44.

Seule dans les toilettes cossues du Gulfstream, Ambra Vidal passait de l’eau sur ses mains et regardait son visage dans la glace. Elle se reconnaissait à peine.

Qu’est-ce que j’ai fait ?

Elle but une nouvelle gorgée de vin. Elle regrettait sa vie d’avant, juste quelques mois plus tôt. Quand elle n’était personne, qu’elle était célibataire et se consacrait exclusivement à son travail. Mais tout cela était du passé. Tout avait disparu quand elle avait rencontré Julián.

Non. Quand elle lui avait dit « oui ».

La mort d’Edmond la torturait. Et maintenant, elle en mesurait les conséquences.

J’ai fait entrer l’assassin.

Quelqu’un au Palais royal l’avait dupée.

Et maintenant, elle en savait trop.

Rien ne prouvait que le prince fût derrière le meurtre, ni même qu’il ait été au courant du complot. Mais elle savait comment cela se passait au Palais. Rien ne se faisait sans sa bénédiction, sinon son accord.

J’en ai trop dit à Julián !

Ces dernières semaines, Ambra s’était sentie obligée de justifier ses moindres absences auprès de son fiancé. Elle lui avait révélé les détails de la présentation d’Edmond. Et sa franchise avait mené à ce désastre.

Elle ferma le robinet, sécha ses mains, attrapa son verre et avala les dernières gouttes. Dans le miroir, elle voyait une inconnue — où était passée la directrice de musée si sûre d’elle ? Tout ce qu’elle distinguait à présent, c’était le regret, le remords.

J’ai commis tant d’erreurs…

Aurait-elle pu agir différemment ? Quatre mois plus tôt, par un soir pluvieux à Madrid, elle assistait à un gala de bienfaisance au Reina Sofía, le musée d’art moderne…

La plupart des invités avaient migré dans la salle 206.06 pour admirer la plus belle pièce du musée : Guernica. Sur une toile de près de huit mètres de longueur, Picasso évoquait le bombardement de cette petite ville basque pendant la Guerre civile. Cette peinture mettait mal à l’aise Ambra. Elle était un rappel trop douloureux de la répression du régime franquiste entre 1939 et 1975.

Elle avait donc choisi de s’isoler et d’aller voir au calme l’une de ses peintres préférées, Maruja Mallo — une surréaliste de Galice dont le succès dans les années trente avait permis de briser le plafond de verre qui écrasait les artistes espagnoles.

Ambra était toute seule devant La Verbena, une satire politique d’un symbolisme complexe, quand une voix grave avait déclaré derrière elle :

Es casi tan guapa como tú. C’est presque aussi beau que vous.

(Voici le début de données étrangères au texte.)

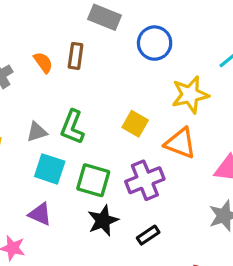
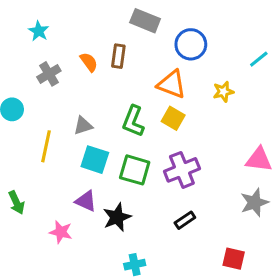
yellow star: (190, 95) -> (223, 92), size x0.6
green L-shape: (72, 127) -> (133, 121), moved
orange triangle: (180, 143) -> (172, 84), moved
black star: (103, 221) -> (117, 217), moved

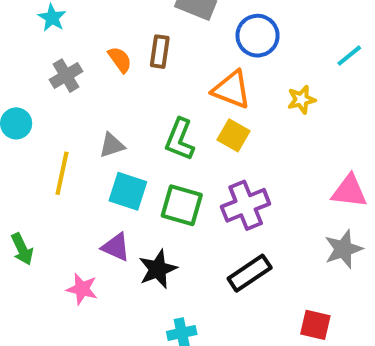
black rectangle: (185, 220) -> (250, 273), size x1.5

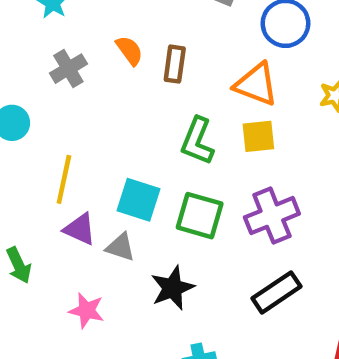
brown rectangle: (160, 52) -> (175, 64), moved
yellow square: (234, 135) -> (258, 136), turned -36
gray triangle: (112, 145) -> (120, 247), moved, turned 36
purple triangle: (116, 247) -> (80, 229), moved

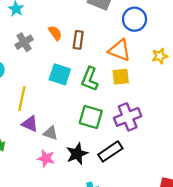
cyan square: (139, 200) -> (60, 74), moved
black rectangle: (276, 292) -> (110, 151), moved
pink star: (87, 310) -> (46, 158), moved

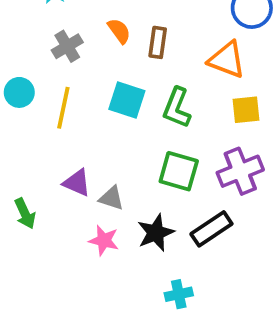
yellow square: (121, 77) -> (246, 110), moved
yellow line: (22, 99) -> (63, 108), moved

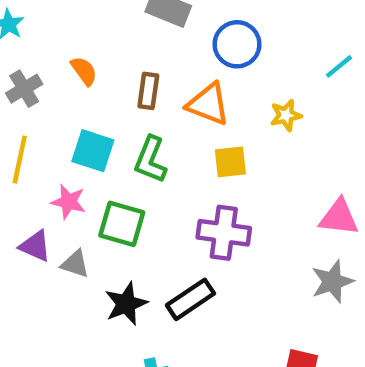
brown rectangle: (158, 42) -> (148, 91), moved
green square: (179, 171) -> (122, 224), moved
purple cross: (240, 171) -> (224, 233), turned 30
pink star: (104, 240) -> (68, 202), moved

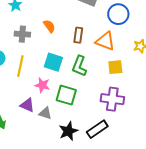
gray cross: (24, 89) -> (22, 34), turned 35

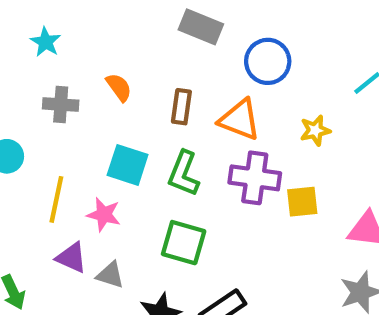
yellow line: (20, 66) -> (56, 199), moved
yellow square: (115, 67) -> (302, 202), moved
green square: (66, 95) -> (184, 243), moved
purple cross: (112, 99) -> (255, 178), moved

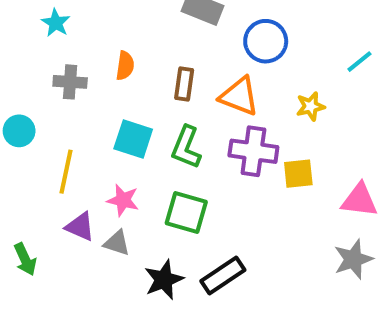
orange semicircle: (119, 87) -> (125, 66), turned 44
pink star: (104, 215) -> (123, 200), moved

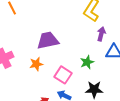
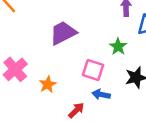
orange star: (36, 64) -> (48, 84), moved

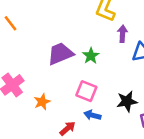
green star: (118, 47) -> (91, 56), moved

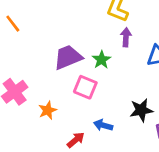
purple arrow: (122, 34) -> (126, 37), moved
pink square: (86, 91) -> (85, 87), moved

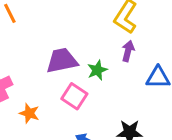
orange star: (48, 110) -> (29, 113), turned 30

Sans blague ! Ambra était restée immobile, se retenant de se retourner pour lever ostensiblement les yeux au ciel. Durant ce genre de soirée, les musées attiraient autant de lourdauds que d’amateurs d’art.

¿ Qué crees que significa ? avait insisté l’homme. Vous savez ce que cela signifie ?

Elle lui avait répondu en anglais, espérant que parler une langue étrangère ferait fuir l’importun :

— Aucune idée, avait-elle menti. Mais ça me plaît.

— Moi aussi, ça me plaît, avait renchéri l’inconnu dans un anglais oxfordien. Mallo était tellement en avance sur son temps. Malheureusement, pour un profane, cette beauté empêche d’en saisir la profondeur. (Il avait gardé le silence un instant pour ménager son effet.) Une femme comme vous doit rencontrer constamment ce genre de problème, non ?

Au secours ! De la drague d’il y a deux cents ans ! s’était-elle dit en se retournant avec un sourire poli.

— Monsieur, c’est très aimable de votre part mais…

La jeune femme s’était figée.

— Oh… Vous êtes…

— Présomptueux ? avait suggéré l’homme. Maladroit ? Veuillez me pardonner, je vis dans un monde protégé. Je ne suis pas très habitué à ce genre de chose. Je m’appelle Julián.

— Je connais votre nom.

Malgré elle, Ambra avait rougi en serrant la main du futur roi d’Espagne. Il était bien plus grand qu’elle ne l’imaginait, avec des yeux doux et un gentil sourire.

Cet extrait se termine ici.